REQUIRED ACTION >>
Find the line with "妝品和定期清潔的情況下掙扎。 所有這些都會影響其自然平衡" in the entries below, then output every line from it down to the line with "め｜Googleマップのクチコ", exactly and with no pictures.

Extracted page text data:
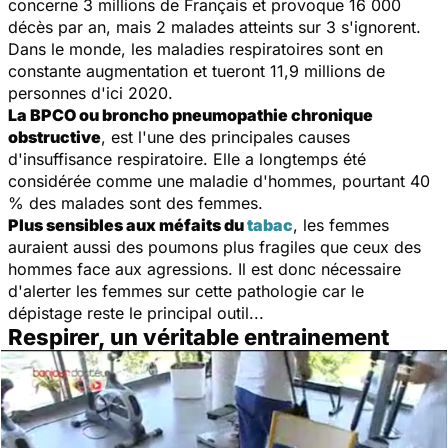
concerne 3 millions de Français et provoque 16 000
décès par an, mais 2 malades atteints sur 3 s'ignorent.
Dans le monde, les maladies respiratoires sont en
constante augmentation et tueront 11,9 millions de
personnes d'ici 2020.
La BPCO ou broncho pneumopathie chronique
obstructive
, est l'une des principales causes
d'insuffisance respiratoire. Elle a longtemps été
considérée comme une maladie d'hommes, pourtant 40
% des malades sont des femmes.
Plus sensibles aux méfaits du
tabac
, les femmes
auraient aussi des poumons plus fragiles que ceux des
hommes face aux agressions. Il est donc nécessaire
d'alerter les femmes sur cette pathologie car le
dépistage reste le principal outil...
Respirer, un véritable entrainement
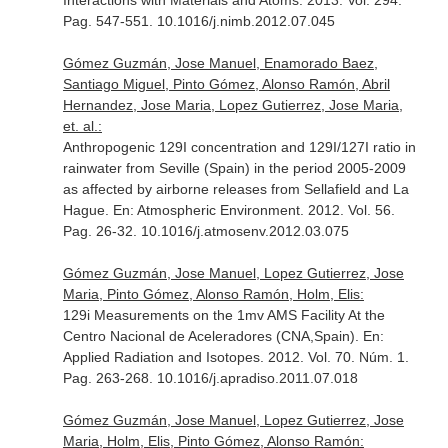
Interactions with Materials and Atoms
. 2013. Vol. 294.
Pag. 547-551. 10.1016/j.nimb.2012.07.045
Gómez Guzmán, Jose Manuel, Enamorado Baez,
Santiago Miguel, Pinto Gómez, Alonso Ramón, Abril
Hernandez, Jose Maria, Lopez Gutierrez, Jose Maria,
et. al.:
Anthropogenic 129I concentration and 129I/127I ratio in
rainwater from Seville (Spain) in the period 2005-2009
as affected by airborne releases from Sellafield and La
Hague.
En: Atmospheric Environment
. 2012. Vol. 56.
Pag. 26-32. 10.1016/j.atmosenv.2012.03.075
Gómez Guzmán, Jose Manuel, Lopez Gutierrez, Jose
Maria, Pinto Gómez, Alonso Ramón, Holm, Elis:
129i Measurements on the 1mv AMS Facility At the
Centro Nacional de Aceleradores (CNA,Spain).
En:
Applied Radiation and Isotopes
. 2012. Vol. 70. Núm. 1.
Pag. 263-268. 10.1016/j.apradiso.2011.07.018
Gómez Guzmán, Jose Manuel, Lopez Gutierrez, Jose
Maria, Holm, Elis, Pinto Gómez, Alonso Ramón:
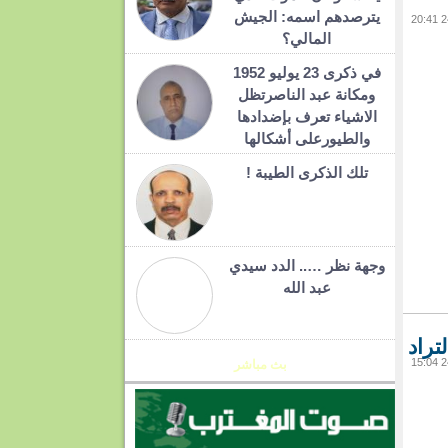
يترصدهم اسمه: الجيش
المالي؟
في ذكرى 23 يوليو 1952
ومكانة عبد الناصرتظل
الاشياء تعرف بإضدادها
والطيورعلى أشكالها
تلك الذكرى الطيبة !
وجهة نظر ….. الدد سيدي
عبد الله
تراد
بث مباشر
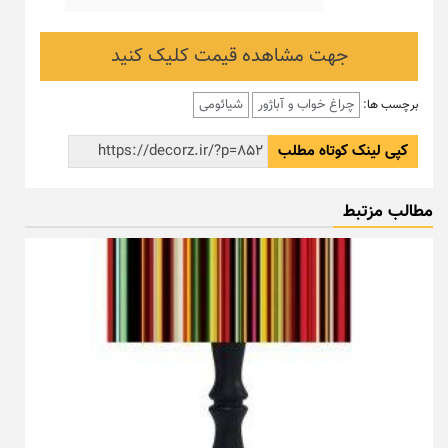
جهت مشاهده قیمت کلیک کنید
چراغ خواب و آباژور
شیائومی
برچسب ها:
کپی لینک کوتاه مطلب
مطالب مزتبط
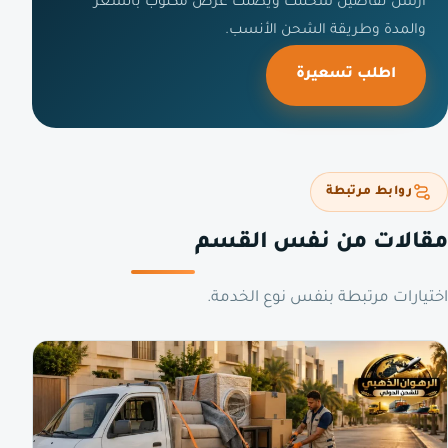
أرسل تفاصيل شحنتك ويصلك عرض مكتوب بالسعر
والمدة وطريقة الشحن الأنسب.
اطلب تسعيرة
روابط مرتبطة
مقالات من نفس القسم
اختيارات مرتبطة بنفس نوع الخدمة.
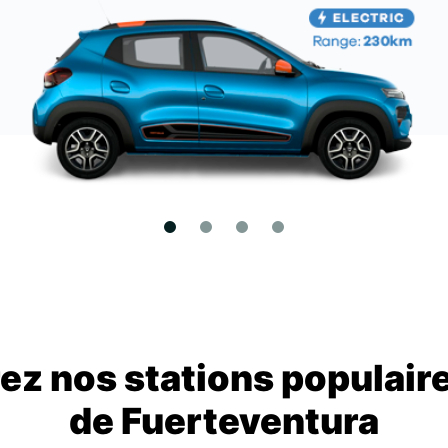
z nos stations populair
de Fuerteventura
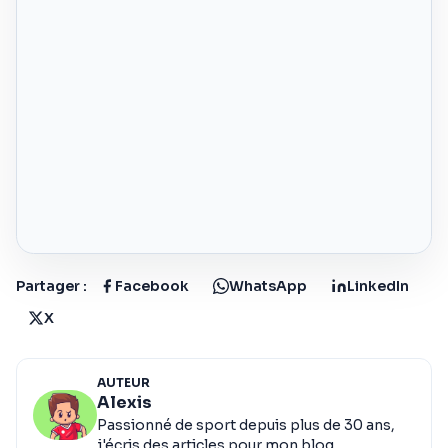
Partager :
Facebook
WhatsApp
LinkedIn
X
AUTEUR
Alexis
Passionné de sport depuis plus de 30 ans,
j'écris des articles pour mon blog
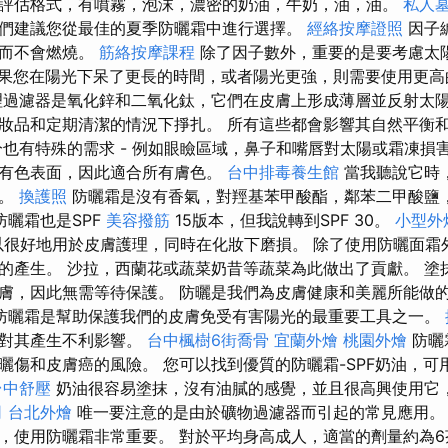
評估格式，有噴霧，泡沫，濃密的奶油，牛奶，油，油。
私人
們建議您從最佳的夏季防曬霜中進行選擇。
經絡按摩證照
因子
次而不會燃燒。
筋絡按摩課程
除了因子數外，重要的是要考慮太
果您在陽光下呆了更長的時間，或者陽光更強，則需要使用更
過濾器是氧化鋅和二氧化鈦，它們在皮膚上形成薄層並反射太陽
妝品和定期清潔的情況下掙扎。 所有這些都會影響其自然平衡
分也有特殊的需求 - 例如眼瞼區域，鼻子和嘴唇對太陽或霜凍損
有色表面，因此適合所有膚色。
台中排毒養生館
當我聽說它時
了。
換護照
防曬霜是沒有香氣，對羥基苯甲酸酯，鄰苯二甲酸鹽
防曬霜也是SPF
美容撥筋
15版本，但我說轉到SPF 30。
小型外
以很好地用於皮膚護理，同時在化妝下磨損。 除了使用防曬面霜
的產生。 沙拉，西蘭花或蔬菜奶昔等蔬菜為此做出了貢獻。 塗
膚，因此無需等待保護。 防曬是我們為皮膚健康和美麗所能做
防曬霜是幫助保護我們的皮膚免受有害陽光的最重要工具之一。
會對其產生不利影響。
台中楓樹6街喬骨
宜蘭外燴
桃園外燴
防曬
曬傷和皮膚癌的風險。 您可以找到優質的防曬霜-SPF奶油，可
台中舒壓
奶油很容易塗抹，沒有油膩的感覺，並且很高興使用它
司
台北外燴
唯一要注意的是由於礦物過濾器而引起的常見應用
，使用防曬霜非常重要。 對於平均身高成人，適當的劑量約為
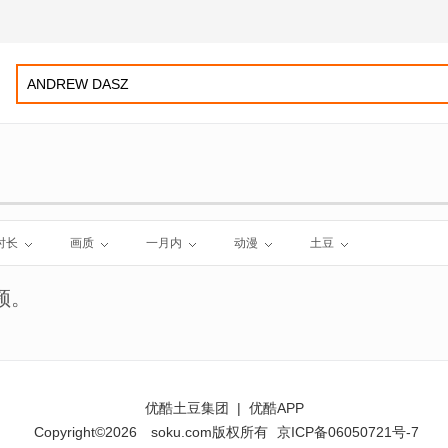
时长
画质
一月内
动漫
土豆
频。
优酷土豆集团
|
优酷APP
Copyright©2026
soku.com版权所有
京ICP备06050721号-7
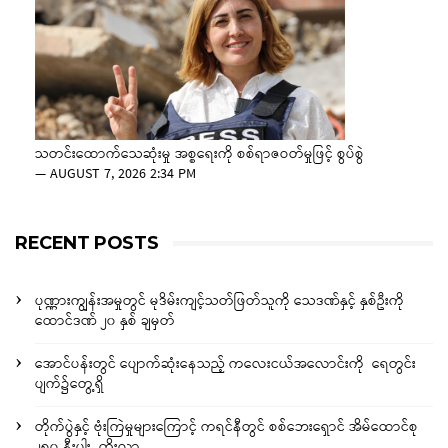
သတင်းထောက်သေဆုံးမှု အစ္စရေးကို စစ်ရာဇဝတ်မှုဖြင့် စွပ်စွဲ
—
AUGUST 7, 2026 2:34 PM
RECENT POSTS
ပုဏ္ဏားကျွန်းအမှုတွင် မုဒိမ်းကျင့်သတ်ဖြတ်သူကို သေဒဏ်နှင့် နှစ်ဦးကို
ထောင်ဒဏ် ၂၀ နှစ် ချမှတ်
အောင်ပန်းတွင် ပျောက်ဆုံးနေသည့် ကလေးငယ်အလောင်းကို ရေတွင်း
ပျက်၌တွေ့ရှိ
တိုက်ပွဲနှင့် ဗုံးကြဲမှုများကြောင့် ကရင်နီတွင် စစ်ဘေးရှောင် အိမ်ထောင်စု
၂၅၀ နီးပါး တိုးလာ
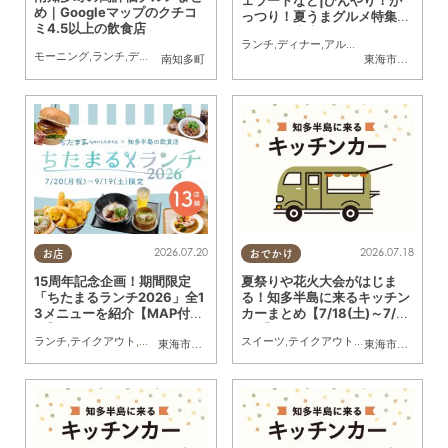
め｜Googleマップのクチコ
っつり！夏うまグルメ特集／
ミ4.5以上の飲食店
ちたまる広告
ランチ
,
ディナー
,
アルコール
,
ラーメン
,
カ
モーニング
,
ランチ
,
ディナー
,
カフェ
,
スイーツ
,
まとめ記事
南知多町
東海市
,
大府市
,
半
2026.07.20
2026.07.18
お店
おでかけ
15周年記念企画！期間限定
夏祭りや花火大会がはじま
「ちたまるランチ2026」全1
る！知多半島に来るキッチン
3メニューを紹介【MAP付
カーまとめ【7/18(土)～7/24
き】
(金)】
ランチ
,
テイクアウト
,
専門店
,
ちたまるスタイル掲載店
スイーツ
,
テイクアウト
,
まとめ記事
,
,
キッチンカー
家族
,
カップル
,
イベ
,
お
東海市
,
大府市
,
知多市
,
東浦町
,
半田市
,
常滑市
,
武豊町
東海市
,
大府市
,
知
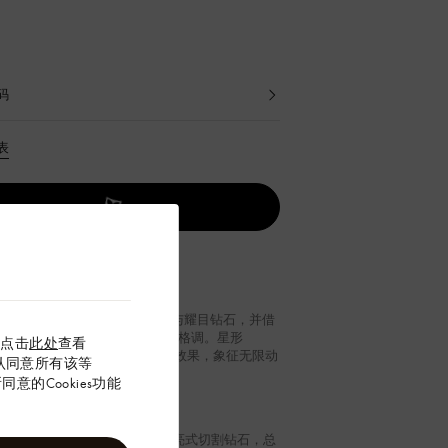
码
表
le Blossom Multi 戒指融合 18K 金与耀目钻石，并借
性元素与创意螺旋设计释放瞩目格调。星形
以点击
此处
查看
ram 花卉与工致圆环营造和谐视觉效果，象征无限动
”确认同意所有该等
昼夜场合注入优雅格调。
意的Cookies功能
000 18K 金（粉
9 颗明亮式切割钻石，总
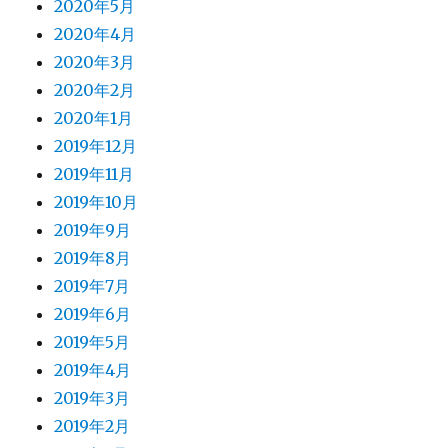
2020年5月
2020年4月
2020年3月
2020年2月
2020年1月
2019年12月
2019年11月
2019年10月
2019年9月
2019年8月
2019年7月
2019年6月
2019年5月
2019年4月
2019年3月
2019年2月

RESPONSE >>
妝品和定期清潔的情況下掙扎。 所有這些都會影響其自然平衡
分也有特殊的需求 - 例如眼瞼區域，鼻子和嘴唇對太陽或霜凍損
有色表面，因此適合所有膚色。
台中排毒養生館
當我聽說它時
了。
換護照
防曬霜是沒有香氣，對羥基苯甲酸酯，鄰苯二甲酸鹽
防曬霜也是SPF
美容撥筋
15版本，但我說轉到SPF 30。
小型外
以很好地用於皮膚護理，同時在化妝下磨損。 除了使用防曬面霜
的產生。 沙拉，西蘭花或蔬菜奶昔等蔬菜為此做出了貢獻。 塗
膚，因此無需等待保護。 防曬是我們為皮膚健康和美麗所能做
防曬霜是幫助保護我們的皮膚免受有害陽光的最重要工具之一。
會對其產生不利影響。
台中楓樹6街喬骨
宜蘭外燴
桃園外燴
防曬
曬傷和皮膚癌的風險。 您可以找到優質的防曬霜-SPF奶油，可
台中舒壓
奶油很容易塗抹，沒有油膩的感覺，並且很高興使用它
司
台北外燴
唯一要注意的是由於礦物過濾器而引起的常見應用
，使用防曬霜非常重要。 對於平均身高成人，適當的劑量約為
时长
画质
一月内
动漫
土豆
频。
优酷土豆集团
|
优酷APP
Copyright©2026
soku.com版权所有
京ICP备06050721号-7
သတင်းထောက်သေဆုံးမှု အစ္စရေးကို စစ်ရာဇဝတ်မှုဖြင့် စွပ်စွဲ
—
AUGUST 7, 2026 2:34 PM
RECENT POSTS
ပုဏ္ဏားကျွန်းအမှုတွင် မုဒိမ်းကျင့်သတ်ဖြတ်သူကို သေဒဏ်နှင့် နှစ်ဦးကို
ထောင်ဒဏ် ၂၀ နှစ် ချမှတ်
အောင်ပန်းတွင် ပျောက်ဆုံးနေသည့် ကလေးငယ်အလောင်းကို ရေတွင်း
ပျက်၌တွေ့ရှိ
တိုက်ပွဲနှင့် ဗုံးကြဲမှုများကြောင့် ကရင်နီတွင် စစ်ဘေးရှောင် အိမ်ထောင်စု
၂၅၀ နီးပါး တိုးလာ
め｜Googleマップのクチコ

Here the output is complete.